I guess I have the Italian model then. Like I said it works flawlessly for me and my dad never had any issues with it either that I know of.


----------



## roblloyd (Dec 15, 2011)

Flem said:


> I don't know that you can adjust that out of it. There's very little clearance between the plunger and the iris. I think you just have stubborn corks. Are you using cork or synthetic?



Corks. I just looked at a couple that were bottled in Oct and they still have slight dimples. Doesn't really matter too much... maybe that's what the capsules are for?


----------



## Wade E (Dec 15, 2011)

Even if you do get small dimples from a floor corker its way better then the ones you get from a hand corker, those are some serious dimples!!!!


----------



## vacuumpumpman (Dec 15, 2011)

*dimple remover*

Wade try this : I was able to stop the dimple - by putting a 1/2 of a wet cottonball on top of the cork prior to pressing it down and all dimples went away

Works Great !!

steve


----------



## mmadmikes1 (Dec 16, 2011)

The dimples my Italian make go way in a couple days. I love my Italian. I got it used when the FOP in the county went under for $40 . Yep the gods were shining on me


----------



## Hokapsig (Jan 12, 2017)

To put this thread back on top, I am having issues with my Portugese Corker. The iris is putting a crease in the corks allowing the corked bottle to leak. Is this just a simple case of adjusting the iris or is the corker done???


----------



## cmason1957 (Jan 13, 2017)

I believe it may be done. My Italian was doing a very similar thing. I tried to adjust the jaws and finally just bought a new one. The one I had was second hand my wife traded an old lawn mower for I have no idea how old it was.


----------



## Hokapsig (Jan 15, 2017)

sounds like I need a new one. Where's the best place to get a corker that will do composite corks?


----------



## ffemt128 (Jan 23, 2017)

Hokapsig said:


> sounds like I need a new one. Where's the best place to get a corker that will do composite corks?


 

The Italian should not have a problem with the Noma-Corks.


----------



## Hokapsig (Jan 23, 2017)

got a new one and have the older Italian as a back up. Will put the Portugese on craigslist.


----------



## lisagoldsworthy69 (Feb 16, 2020)

I’m needing help with my Portuguese corker. I’m new to corking and the corker is mangling the corks badly. I have no idea how to fix this problem. Any help?
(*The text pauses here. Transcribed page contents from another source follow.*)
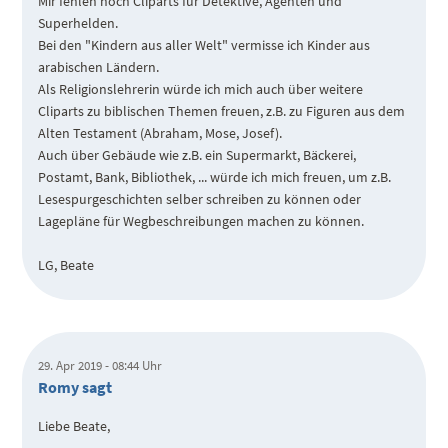
Mir fehlen noch Cliparts für Detektive, Agenten und
Superhelden.
Bei den "Kindern aus aller Welt" vermisse ich Kinder aus
arabischen Ländern.
Als Religionslehrerin würde ich mich auch über weitere
Cliparts zu biblischen Themen freuen, z.B. zu Figuren aus dem
Alten Testament (Abraham, Mose, Josef).
Auch über Gebäude wie z.B. ein Supermarkt, Bäckerei,
Postamt, Bank, Bibliothek, ... würde ich mich freuen, um z.B.
Lesespurgeschichten selber schreiben zu können oder
Lagepläne für Wegbeschreibungen machen zu können.
LG, Beate
29. Apr 2019 - 08:44 Uhr
Romy sagt
Liebe Beate,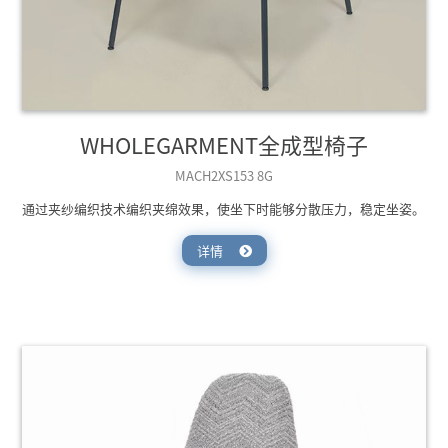
WHOLEGARMENT全成型椅子
MACH2XS153 8G
通过夹纱编织技术编织夹绵效果，使坐下时能够分散压力，稳定坐姿。
详情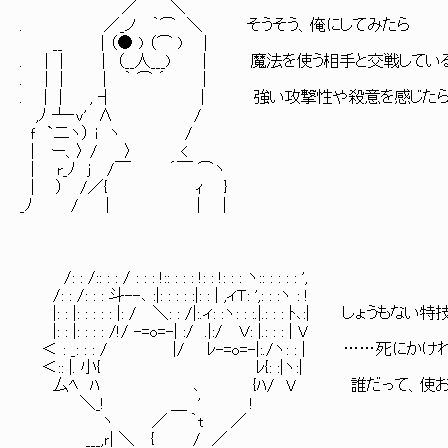
／￣￣＼
. ／_ノ ｀⌒ ＼ そうそう、俺にしてみたら
__ | （● ) （⌒ ) |
. | | | （__人___) | 魔法を使う相手と交戦し
. ｜ | │ ｀ ⌒ ´ |
. | | , ┤ | 強い攻撃性や殺意を感じたら、
,ﾉ ┴‐v' Λ /
ｆ `二ヽ） i ヽ /
| ー、〉 / 〉 <
| r_ﾉ j /￣ ´￣ ⌒ヽ
| ） /／{ ｨ }
_ﾉ / | | |
/: : /:: : : / : : : !:: : : : !: : !: : : ヽ:: : : : : ',
/: : /: : : 斗--､ :|: : : : :|: : | ,ィＴ: ',: : :ヽ : !
|: : |: : : : : |: / ＼: : /|:.ィ: :ヽ: : :.|.: : : ﾄ､:| しょうもな
|: : |: : : : /!/ -=o=-| :/ .|:/ Ｖ: |.: : : | V
＜ : _: : : / |/ ﾚ-=o=-|:./ヽ: : | ……
＜:: |. 小{ ﾚ{: :|ヽ:|
厶ﾍ ﾊ ､ {ﾊ/ V 誰だって、使おうと思
＼_! ＿ ' !
ヽ ／ ｀t ／
___,ｒ| ＼ { / ／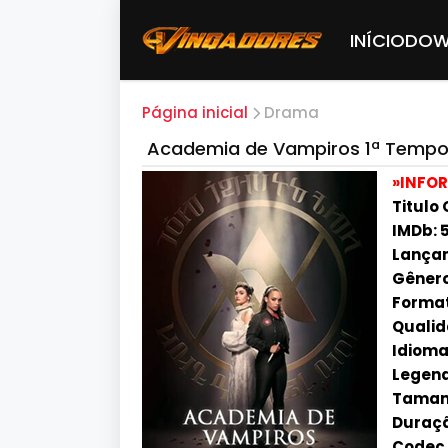
INÍCIO
DOW
Página inicial
Drama
Academia de Vampiros 1ª Tempor
»INFO
Titulo
IMDb: 5
Lança
Gêner
Forma
Qualid
Idioma
Legend
Tamanh
Duraçã
Codec d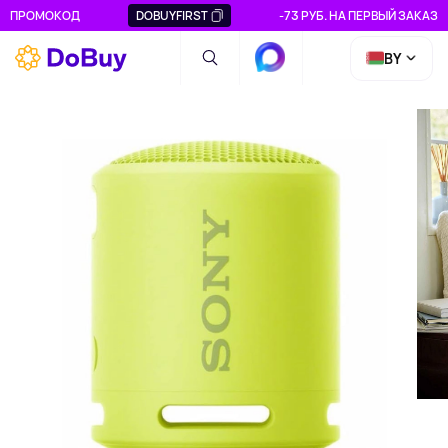
ПРОМОКОД
DOBUYFIRST
-73 РУБ. НА ПЕРВЫЙ ЗАКАЗ
BY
I’m hearing about the plunger being bent too far or the iris bring malaligned but how do I fix these problems? Help???


----------



## vacuumpumpman (Feb 16, 2020)

lisagoldsworthy69 said:


> I’m needing help with my Portuguese corker. I’m new to corking and the corker is mangling the corks badly. I have no idea how to fix this problem. Any help?
> 
> I’m hearing about the plunger being bent too far or the iris bring malaligned but how do I fix these problems? Help???




Can you give the following details so we can help you better = 

size of corks that you are using 
type of corks you are using 
picture of problem 
type of bottle being used 
are you putting them in dry or wet 
Do you soak the corks 


Thanks 
Steve


----------